PROBLEM STATEMENT. Exactly reproduce all the records, keeping pictures out of the copy.

SUPPLIED INFORMATION.
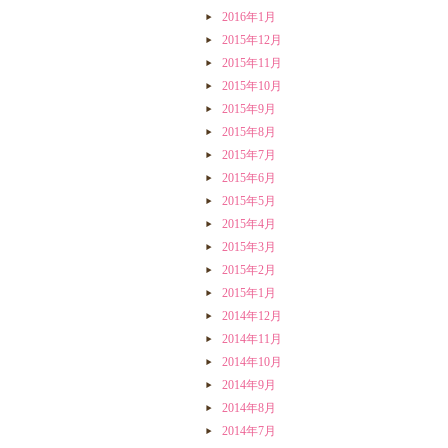
2016年1月
2015年12月
2015年11月
2015年10月
2015年9月
2015年8月
2015年7月
2015年6月
2015年5月
2015年4月
2015年3月
2015年2月
2015年1月
2014年12月
2014年11月
2014年10月
2014年9月
2014年8月
2014年7月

EXERCISE OUTPUT.
2016年1月
2015年12月
2015年11月
2015年10月
2015年9月
2015年8月
2015年7月
2015年6月
2015年5月
2015年4月
2015年3月
2015年2月
2015年1月
2014年12月
2014年11月
2014年10月
2014年9月
2014年8月
2014年7月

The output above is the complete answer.